**TASK REQUIREMENTS:**
Begin the copy at the line containing "anwendungsbezogenen Förderungen." in the data below and end it at the line containing "一緒に使うことで、より便利にお使いいただけるアイ", keeping each line exact and leaving out pictures.

**SUPPLIED INFORMATION:**
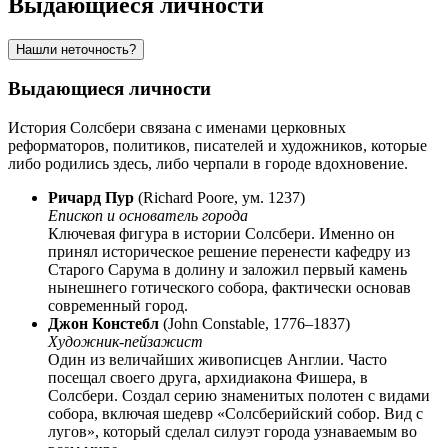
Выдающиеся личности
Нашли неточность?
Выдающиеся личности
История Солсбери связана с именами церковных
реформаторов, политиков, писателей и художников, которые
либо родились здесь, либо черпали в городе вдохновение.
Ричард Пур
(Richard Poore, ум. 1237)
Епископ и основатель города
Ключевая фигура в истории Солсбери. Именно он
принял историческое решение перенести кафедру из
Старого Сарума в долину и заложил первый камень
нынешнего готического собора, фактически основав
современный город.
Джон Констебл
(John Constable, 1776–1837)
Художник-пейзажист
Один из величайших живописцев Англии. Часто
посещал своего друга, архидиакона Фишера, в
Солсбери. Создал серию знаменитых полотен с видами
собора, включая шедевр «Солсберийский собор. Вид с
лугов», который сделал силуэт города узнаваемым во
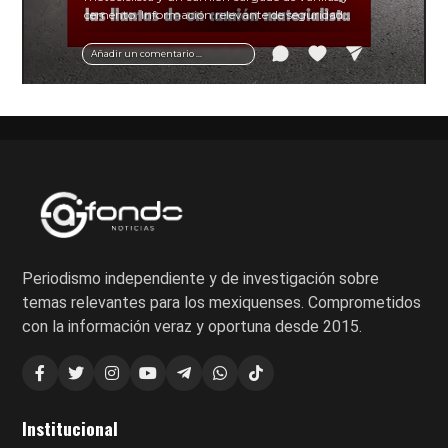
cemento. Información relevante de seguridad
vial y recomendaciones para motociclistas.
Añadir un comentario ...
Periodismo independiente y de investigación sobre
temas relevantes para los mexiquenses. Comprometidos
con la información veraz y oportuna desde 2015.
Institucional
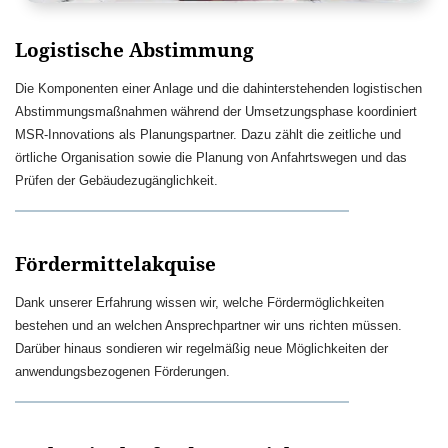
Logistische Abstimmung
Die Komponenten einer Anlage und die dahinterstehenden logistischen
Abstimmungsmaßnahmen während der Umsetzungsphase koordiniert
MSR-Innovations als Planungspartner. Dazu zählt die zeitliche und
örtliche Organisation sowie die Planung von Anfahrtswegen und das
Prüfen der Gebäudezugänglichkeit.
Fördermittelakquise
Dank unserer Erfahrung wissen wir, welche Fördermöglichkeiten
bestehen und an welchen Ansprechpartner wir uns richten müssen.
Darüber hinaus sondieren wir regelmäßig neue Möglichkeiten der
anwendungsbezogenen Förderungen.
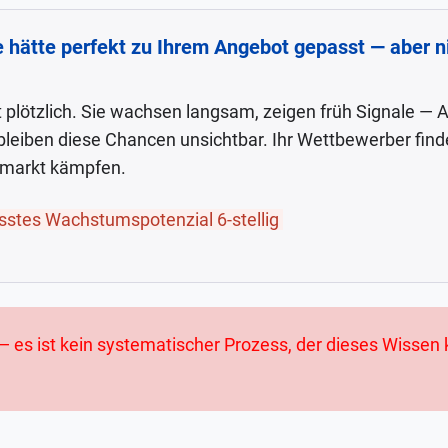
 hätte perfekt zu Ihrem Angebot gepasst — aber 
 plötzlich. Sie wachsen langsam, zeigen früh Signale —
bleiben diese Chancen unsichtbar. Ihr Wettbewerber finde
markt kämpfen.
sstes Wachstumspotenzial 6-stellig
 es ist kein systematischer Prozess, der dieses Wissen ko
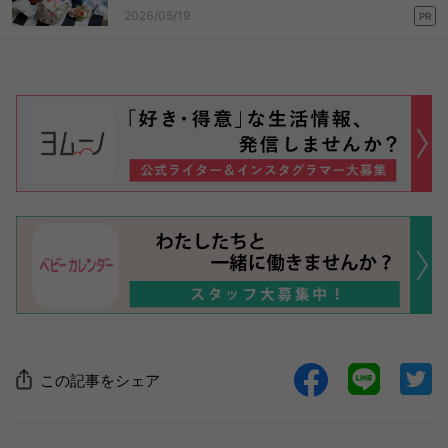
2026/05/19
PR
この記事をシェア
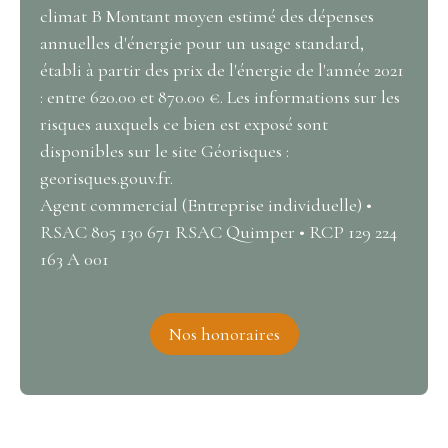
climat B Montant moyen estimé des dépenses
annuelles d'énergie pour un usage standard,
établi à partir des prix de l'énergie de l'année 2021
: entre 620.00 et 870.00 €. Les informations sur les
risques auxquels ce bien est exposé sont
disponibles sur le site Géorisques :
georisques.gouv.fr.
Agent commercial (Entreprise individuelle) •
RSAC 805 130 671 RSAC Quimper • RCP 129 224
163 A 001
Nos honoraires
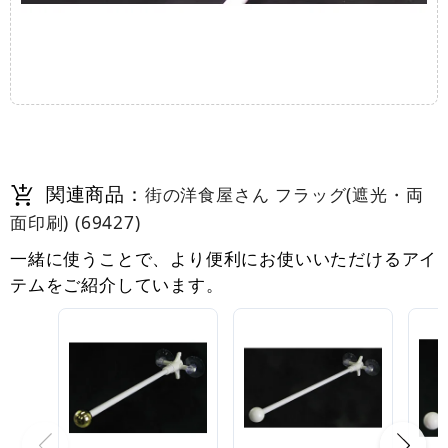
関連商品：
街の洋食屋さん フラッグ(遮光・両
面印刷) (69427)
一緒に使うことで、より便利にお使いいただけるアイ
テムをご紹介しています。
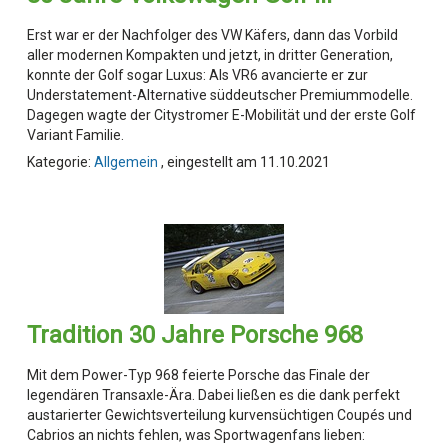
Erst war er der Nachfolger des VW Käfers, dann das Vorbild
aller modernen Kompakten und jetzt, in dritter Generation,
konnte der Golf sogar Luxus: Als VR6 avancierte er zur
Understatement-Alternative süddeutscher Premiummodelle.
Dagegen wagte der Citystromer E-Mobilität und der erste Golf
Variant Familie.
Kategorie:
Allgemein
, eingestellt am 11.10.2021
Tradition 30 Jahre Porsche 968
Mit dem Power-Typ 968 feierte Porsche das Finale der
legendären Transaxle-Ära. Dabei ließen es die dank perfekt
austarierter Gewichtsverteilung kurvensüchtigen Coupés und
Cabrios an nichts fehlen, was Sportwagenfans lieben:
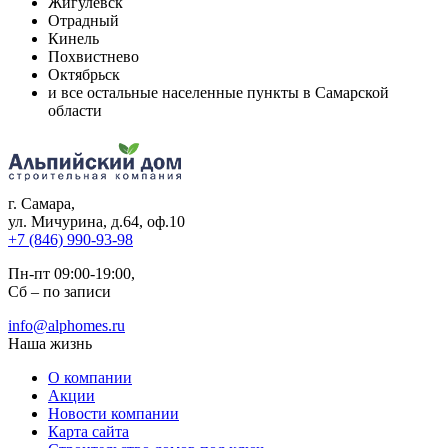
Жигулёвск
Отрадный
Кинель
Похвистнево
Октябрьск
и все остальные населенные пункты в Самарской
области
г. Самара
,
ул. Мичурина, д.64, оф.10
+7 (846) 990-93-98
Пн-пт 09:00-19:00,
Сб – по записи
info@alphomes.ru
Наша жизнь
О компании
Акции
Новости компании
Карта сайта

* * *

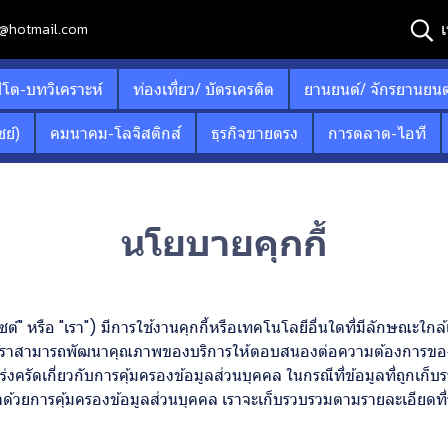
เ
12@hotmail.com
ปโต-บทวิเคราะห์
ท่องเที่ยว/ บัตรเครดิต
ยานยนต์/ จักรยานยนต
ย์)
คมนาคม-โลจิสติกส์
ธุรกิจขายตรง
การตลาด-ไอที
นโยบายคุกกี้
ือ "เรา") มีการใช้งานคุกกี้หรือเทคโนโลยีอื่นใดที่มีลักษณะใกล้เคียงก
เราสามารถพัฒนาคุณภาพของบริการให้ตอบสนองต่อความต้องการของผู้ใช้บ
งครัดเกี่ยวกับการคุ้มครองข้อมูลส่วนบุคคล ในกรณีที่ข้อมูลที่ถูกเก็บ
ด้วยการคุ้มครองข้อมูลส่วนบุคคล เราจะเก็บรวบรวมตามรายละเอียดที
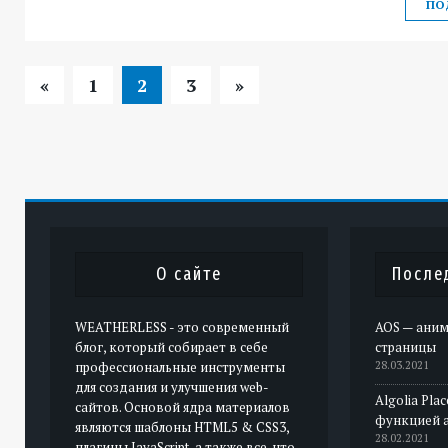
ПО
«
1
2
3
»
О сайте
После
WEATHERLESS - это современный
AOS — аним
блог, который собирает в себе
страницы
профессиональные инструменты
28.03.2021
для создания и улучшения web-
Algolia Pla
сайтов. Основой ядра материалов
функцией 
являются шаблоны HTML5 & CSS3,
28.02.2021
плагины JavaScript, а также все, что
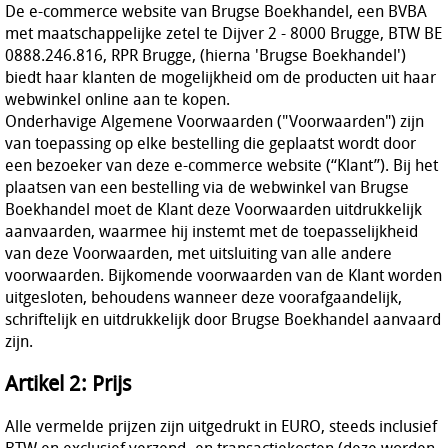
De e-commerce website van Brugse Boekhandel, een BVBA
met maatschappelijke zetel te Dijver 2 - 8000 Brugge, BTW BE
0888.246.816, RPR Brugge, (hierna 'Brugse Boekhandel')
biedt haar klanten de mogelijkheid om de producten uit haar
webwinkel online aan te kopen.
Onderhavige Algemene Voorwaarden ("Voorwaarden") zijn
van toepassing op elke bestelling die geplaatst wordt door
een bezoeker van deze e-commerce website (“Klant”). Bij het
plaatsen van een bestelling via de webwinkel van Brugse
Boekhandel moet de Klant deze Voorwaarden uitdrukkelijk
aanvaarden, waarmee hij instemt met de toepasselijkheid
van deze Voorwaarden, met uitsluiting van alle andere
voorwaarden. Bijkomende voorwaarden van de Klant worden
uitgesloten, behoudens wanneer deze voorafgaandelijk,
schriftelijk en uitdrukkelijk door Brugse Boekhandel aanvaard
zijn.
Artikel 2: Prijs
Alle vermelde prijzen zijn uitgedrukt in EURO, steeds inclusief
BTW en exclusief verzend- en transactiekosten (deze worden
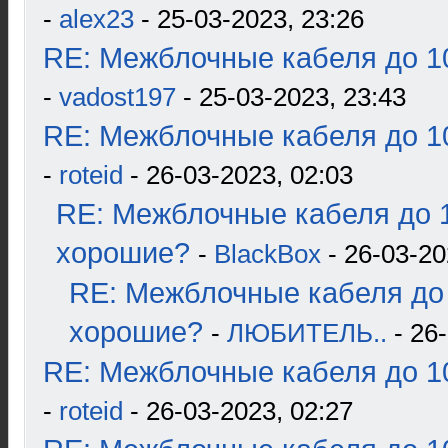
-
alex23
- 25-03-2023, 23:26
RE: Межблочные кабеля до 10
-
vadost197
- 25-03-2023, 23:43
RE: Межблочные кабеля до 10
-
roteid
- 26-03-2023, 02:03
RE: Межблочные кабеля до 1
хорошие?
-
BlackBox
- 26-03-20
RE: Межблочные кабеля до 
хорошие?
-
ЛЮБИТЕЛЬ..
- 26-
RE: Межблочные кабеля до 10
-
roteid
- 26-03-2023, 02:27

**ANSWER BOX:**
anwendungsbezogenen Förderungen.
 hätte perfekt zu Ihrem Angebot gepasst — aber 
 plötzlich. Sie wachsen langsam, zeigen früh Signale —
bleiben diese Chancen unsichtbar. Ihr Wettbewerber finde
markt kämpfen.
sstes Wachstumspotenzial 6-stellig
 es ist kein systematischer Prozess, der dieses Wissen ko
2026/05/19
PR
この記事をシェア
climat B Montant moyen estimé des dépenses
annuelles d'énergie pour un usage standard,
établi à partir des prix de l'énergie de l'année 2021
: entre 620.00 et 870.00 €. Les informations sur les
risques auxquels ce bien est exposé sont
disponibles sur le site Géorisques :
georisques.gouv.fr.
Agent commercial (Entreprise individuelle) •
RSAC 805 130 671 RSAC Quimper • RCP 129 224
163 A 001
Nos honoraires
関連商品：
街の洋食屋さん フラッグ(遮光・両
面印刷) (69427)
一緒に使うことで、より便利にお使いいただけるアイ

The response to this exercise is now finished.